Re: system call performance 4.x vs 5.x [and UP vs MP]

From: Robert Watson <rwatson_at_freebsd.org> Date: Wed, 28 Jan 2004 13:17:46 -0500 (EST) · This archive was generated by hypermail 2.4.0 : Wed May 19 2021 - 11:37:40 UTC

On Wed, 28 Jan 2004, Don Bowman wrote:

> This is a very simplistic benchmark, so don't get too hung up on the
> accuracy.
> 
> If you run this on a given machine on 4.x vs 5.x, you will notice a
> dramatic difference [yes, invariants, et al are disabled]. 
> 
> For example, on a 2.0GHz P4-Xeon, HTT enabled, MP kernel, i can
> do ~1M socket/s calls on 4.7, but only ~250K/s on 5.2.

Make sure you are running with sys/proc.h:1.366; this removes two
lock/unlocks of the process lock from the system call path.  I've been
doing some benchmarks of system call performance between 4.9 and
5.2-current on a dual-proc pIII box here, and by making this change, I saw
about a 20% reduction in the cost of a system call from dropping those
operations.  You're running without INVARIANTS, which means you're
skipping the other "big gratuitous locking in system call path" 
associated with the assertion checks in the trap code related to
signalling.

Also, I tend to use clock_gettime() to do time measurements, as among
other things, it lets you ask for the clock resolution, and offers
finer-grained timer measurements:

	struct timespec ts_start, ts_end, ts_res;
#if 0
	struct timespec ts_dummy;
#endif

        assert(clock_getres(CLOCK_REALTIME, &ts_res) == 0);
        printf("Clock resolution: %d.%09lu\n", ts_res.tv_sec, ts_res.tv_nsec);

        assert(clock_gettime(CLOCK_REALTIME, &ts_start) == 0);
        for (i = 0; i < NUM; i++)
#if 1
		/*
		 * Should require no locks; all thread-local data with
		 * an MPSAFE system call.
		 */
		getuid()
#endif
#if 0
		/*
		 * This needs to grab the process lock to follow the
		 * parent process pointer, and should cost more.
		 */
		getppid();
#endif
#if 0
		clock_gettime(CLOCK_REALTIME, &ts_dummy);
#endif

	assert(clock_gettime(CLOCK_REALTIME, &ts_end) == 0);
	timespecsub(&ts_end, &ts_start);

        printf("%d.%09lu for %d iterations\n", ts_end.tv_sec,
            ts_end.tv_nsec, NUM);
        printf("%d.%09lu per/iteration\n", ts_end.tv_sec / NUM,
            ts_end.tv_nsec / NUM);

I usually do about 100,000 or 200,000 iterations.  Too many, and you lose
the CPU.  Also, depending on hardware, I've seen performance with
SCHED_ULE plus the recent IPI changes improve with respect to SCHED_4BSD,
or get worse.  You might want to try both.  If you're using ULE, try
switching back to 4BSD and let us know what that changes. 
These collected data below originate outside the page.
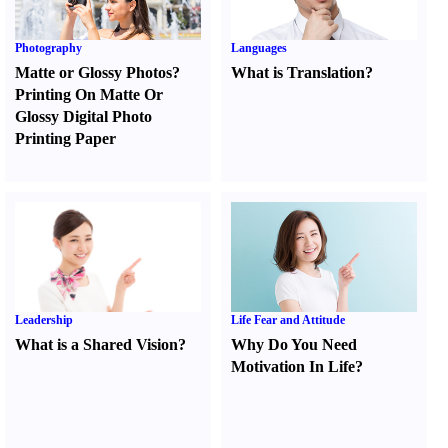
Photography
Languages
Matte or Glossy Photos
?
What is Translation
?
Printing On Matte Or
Glossy Digital Photo
Printing Paper
Leadership
Life Fear and Attitude
What is a Shared Vision
?
Why Do You Need
Motivation In Life
?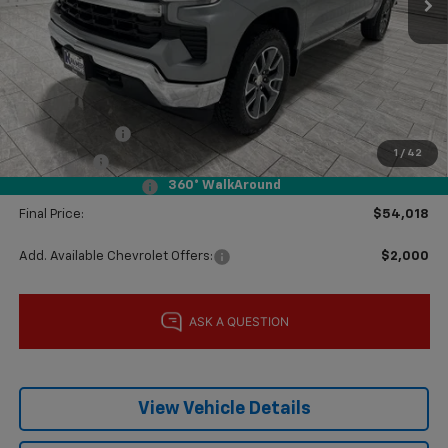
Less
MSRP:
$61,975
Price reduction below MSRP:
-$2,182
Subtotal:
$59,793
Customer Cash
-$4,250
1
/
42
Bonus Cash
-$1,750
360° WalkAround
Documentation Fee
$225
Final Price:
$54,018
Add. Available Chevrolet Offers:
$2,000
View Vehicle Details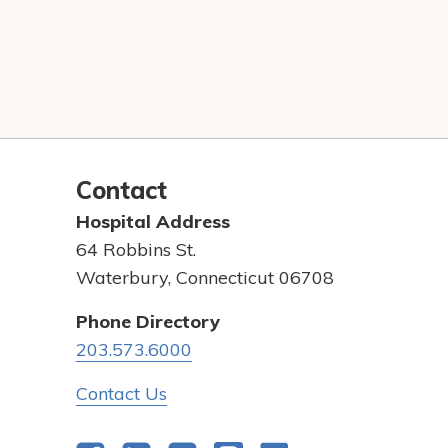
Contact
Hospital Address
64 Robbins St.
Waterbury, Connecticut 06708
Phone Directory
203.573.6000
Contact Us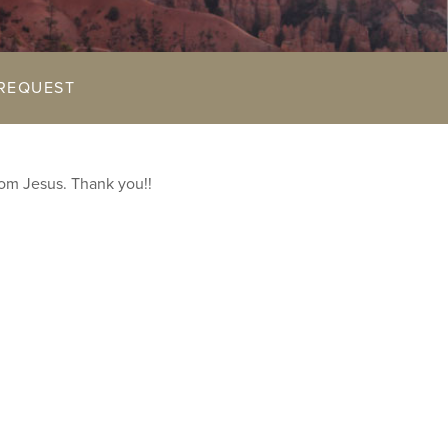
REQUEST
rom Jesus. Thank you!!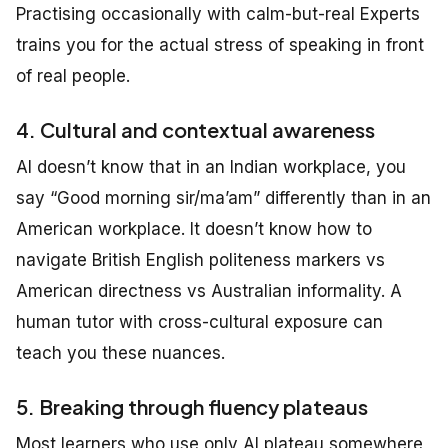
Practising occasionally with calm-but-real Experts
trains you for the actual stress of speaking in front
of real people.
4. Cultural and contextual awareness
AI doesn’t know that in an Indian workplace, you
say “Good morning sir/ma’am” differently than in an
American workplace. It doesn’t know how to
navigate British English politeness markers vs
American directness vs Australian informality. A
human tutor with cross-cultural exposure can
teach you these nuances.
5. Breaking through fluency plateaus
Most learners who use only AI plateau somewhere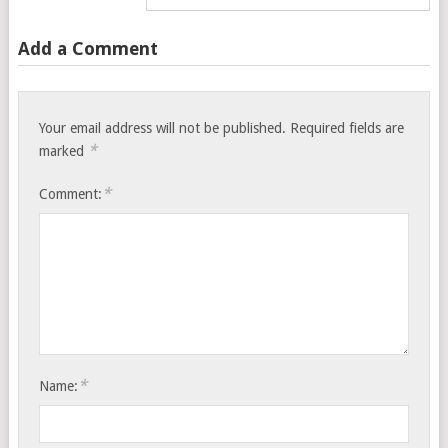
Add a Comment
Your email address will not be published.
Required fields are
*
marked
*
Comment:
*
Name: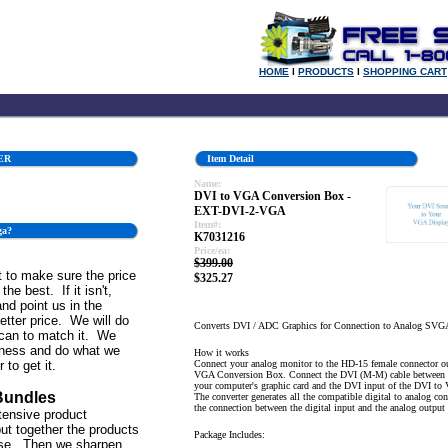
HOME
l
PRODUCTS
l
SHOPPING CART
ER
Item Detail
Name:
DVI to VGA Conversion Box -
EXT-DVI-2-VGA
Item#:
ga?
K7031216
Price/ea:
$399.00
 to make sure the price
$325.27
the best. If it isn't,
and point us in the
better price. We will do
Converts DVI / ADC Graphics for Connection to Analog SVG
can to match it. We
iness and do what we
How it works
 to get it.
Connect your analog monitor to the HD-15 female connector ou
VGA Conversion Box. Connect the DVI (M-M) cable between 
your computer's graphic card and the DVI input of the DVI t
Bundles
The converter generates all the compatible digital to analog co
the connection between the digital input and the analog output
tensive product
ut together the products
Package Includes:
se. Then we sharpen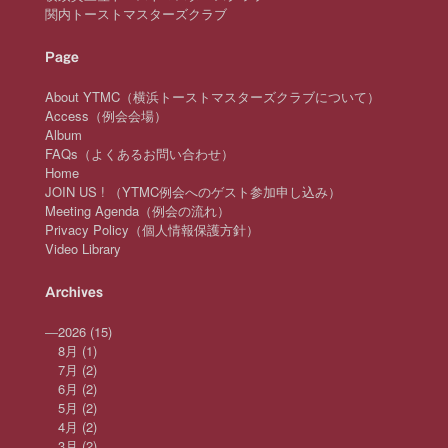
関内トーストマスターズクラブ
Page
About YTMC（横浜トーストマスターズクラブについて）
Access（例会会場）
Album
FAQs（よくあるお問い合わせ）
Home
JOIN US ! （YTMC例会へのゲスト参加申し込み）
Meeting Agenda（例会の流れ）
Privacy Policy（個人情報保護方針）
Video Library
Archives
—
2026
(15)
8月
(1)
7月
(2)
6月
(2)
5月
(2)
4月
(2)
3月
(2)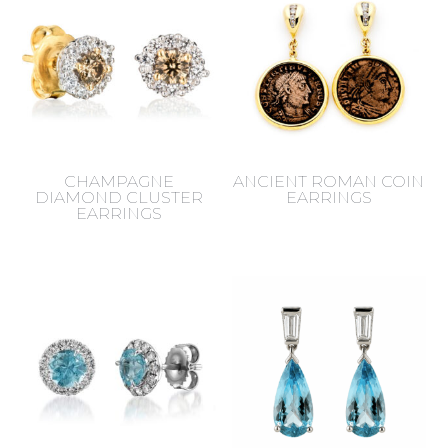
CHAMPAGNE
ANCIENT ROMAN COIN
DIAMOND CLUSTER
EARRINGS
EARRINGS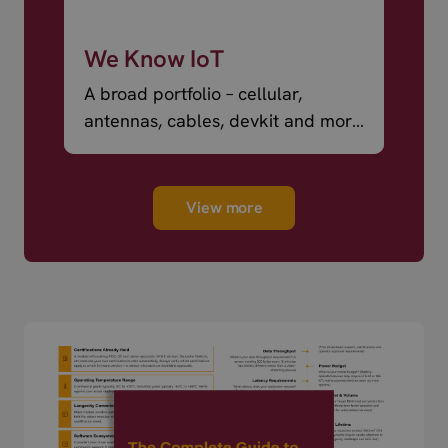
We Know IoT
A broad portfolio – cellular,
antennas, cables, devkit and more
– ready to ship.
View more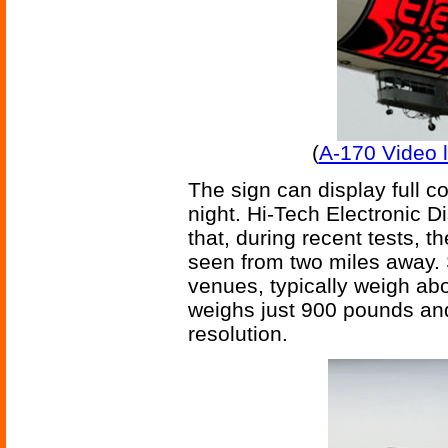
(
A-170 Video l
The sign can display full col
night. Hi-Tech Electronic 
that, during recent tests, t
seen from two miles away. 
venues, typically weigh abo
weighs just 900 pounds and
resolution.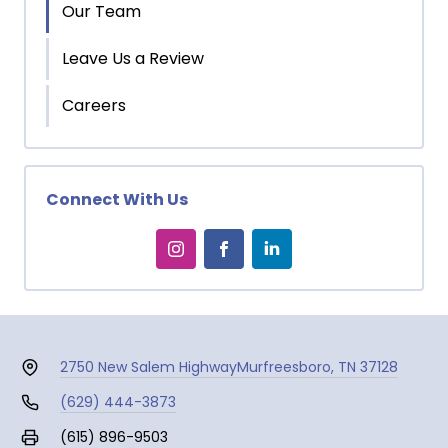
Our Team
Leave Us a Review
Careers
Connect With Us
2750 New Salem Highway
Murfreesboro, TN 37128
(629) 444-3873
(615) 896-9503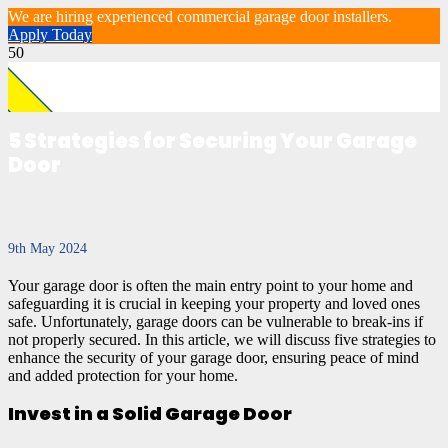
We are hiring experienced commercial garage door installers.
Apply Today
5 Strategies for Securing Your Garage
Door
9th May 2024
Your garage door is often the main entry point to your home and
safeguarding it is crucial in keeping your property and loved ones
safe. Unfortunately, garage doors can be vulnerable to break-ins if
not properly secured. In this article, we will discuss five strategies to
enhance the security of your garage door, ensuring peace of mind
and added protection for your home.
Invest in a Solid Garage Door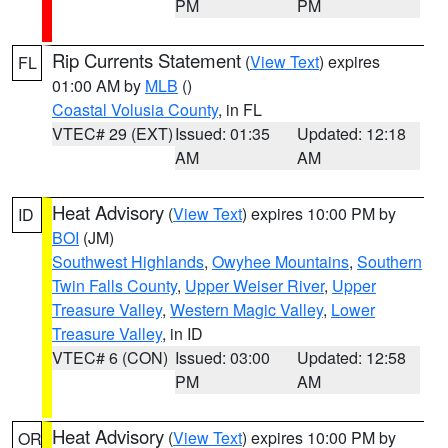
PM
PM
Rip Currents Statement
(
View Text
) expires
FL
01:00 AM by
MLB
()
Coastal Volusia County
, in FL
VTEC# 29 (EXT)
Issued: 01:35
Updated: 12:18
AM
AM
Heat Advisory
(
View Text
) expires 10:00 PM by
ID
BOI
(JM)
Southwest Highlands
,
Owyhee Mountains
,
Southern
Twin Falls County
,
Upper Weiser River
,
Upper
Treasure Valley
,
Western Magic Valley
,
Lower
Treasure Valley
, in ID
VTEC# 6 (CON)
Issued: 03:00
Updated: 12:58
PM
AM
Heat Advisory
(
View Text
) expires 10:00 PM by
OR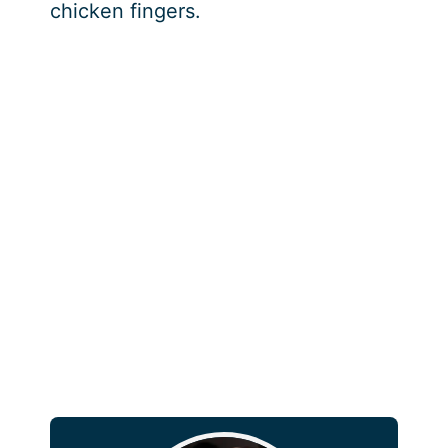
chicken fingers.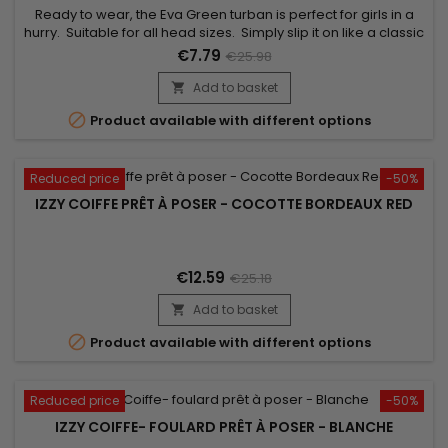
Ready to wear, the Eva Green turban is perfect for girls in a
hurry. Suitable for all head sizes. Simply slip it on like a classic
cap to boost your style ! Unrivalled comfort and a beautiful
€7.79
€25.98
finish. Comes with a jewel for an elegant look.
Add to basket


Product available with different options
Reduced price
-50%
IZZY COIFFE PRÊT À POSER - COCOTTE BORDEAUX RED
€12.59
€25.18
Add to basket


Product available with different options
Reduced price
-50%
IZZY COIFFE- FOULARD PRÊT À POSER - BLANCHE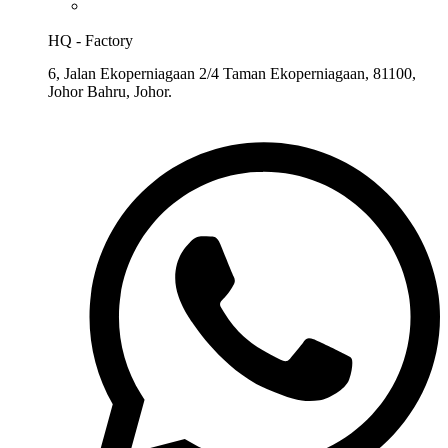
HQ - Factory
6, Jalan Ekoperniagaan 2/4 Taman Ekoperniagaan, 81100,
Johor Bahru, Johor.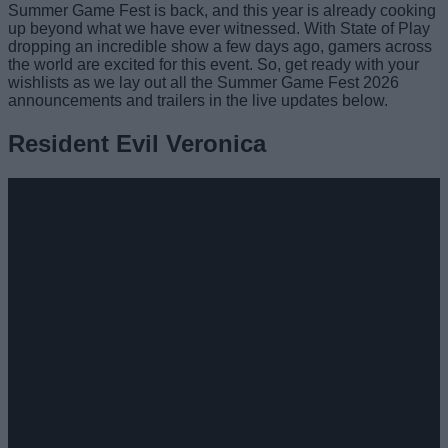
Summer Game Fest is back, and this year is already cooking
up beyond what we have ever witnessed. With State of Play
dropping an incredible show a few days ago, gamers across
the world are excited for this event. So, get ready with your
wishlists as we lay out all the Summer Game Fest 2026
announcements and trailers in the live updates below.
Resident Evil Veronica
For the socket code, you really want the socket locking changes found in
the netperf_socket branch.  Once we get 5.2.1 out the door, the next
priority will be to begin merging that, which pushes giant off the
majority of the network stack.  In the mean time, you might want to try
measuring using pipe() instead, since the pipe code is Giant-free.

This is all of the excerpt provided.